**WHAT THIS TASK INVOLVES**
Which of the lines below hold the word "Claude"? Pull each of them out.

┏━━

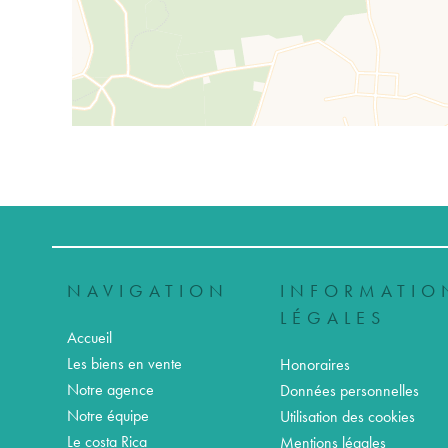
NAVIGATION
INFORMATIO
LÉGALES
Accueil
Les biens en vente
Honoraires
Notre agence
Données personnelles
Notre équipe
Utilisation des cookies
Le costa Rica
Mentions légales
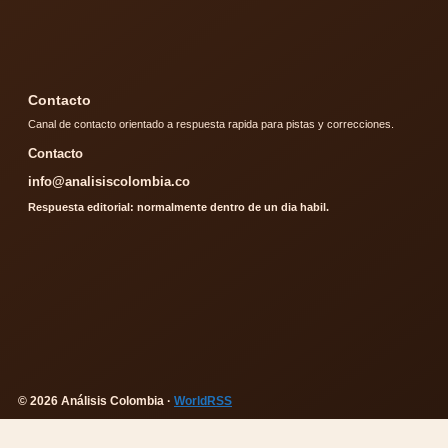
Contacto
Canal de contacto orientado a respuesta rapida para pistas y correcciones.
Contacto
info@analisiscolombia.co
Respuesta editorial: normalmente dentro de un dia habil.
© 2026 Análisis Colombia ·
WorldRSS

┗━━
┏━━

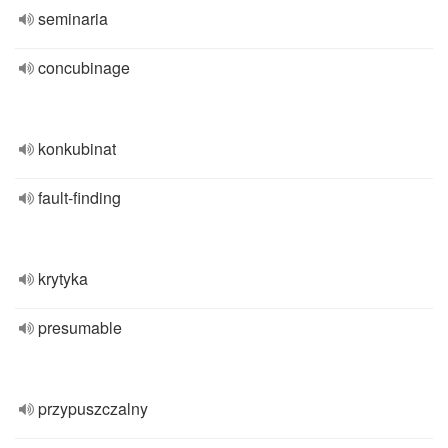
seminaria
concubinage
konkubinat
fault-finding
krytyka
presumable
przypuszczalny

┗━━
┏━━

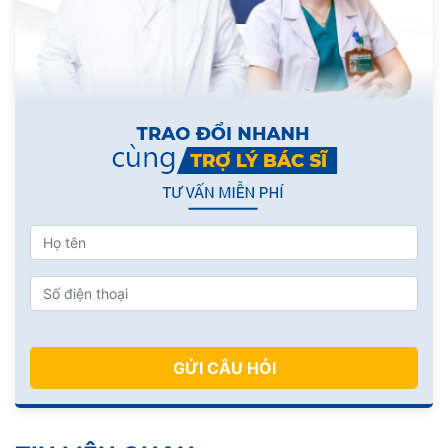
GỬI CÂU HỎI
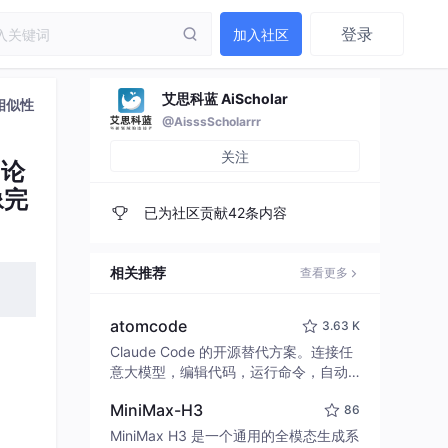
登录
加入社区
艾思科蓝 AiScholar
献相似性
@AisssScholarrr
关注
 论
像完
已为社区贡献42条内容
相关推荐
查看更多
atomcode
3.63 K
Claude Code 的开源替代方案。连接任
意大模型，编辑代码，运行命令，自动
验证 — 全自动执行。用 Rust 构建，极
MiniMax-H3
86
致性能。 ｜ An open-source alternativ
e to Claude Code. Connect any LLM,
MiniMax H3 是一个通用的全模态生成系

┗━━

**RESPONSE AREA**
Claude Code 的开源替代方案。连接任
e to Claude Code. Connect any LLM,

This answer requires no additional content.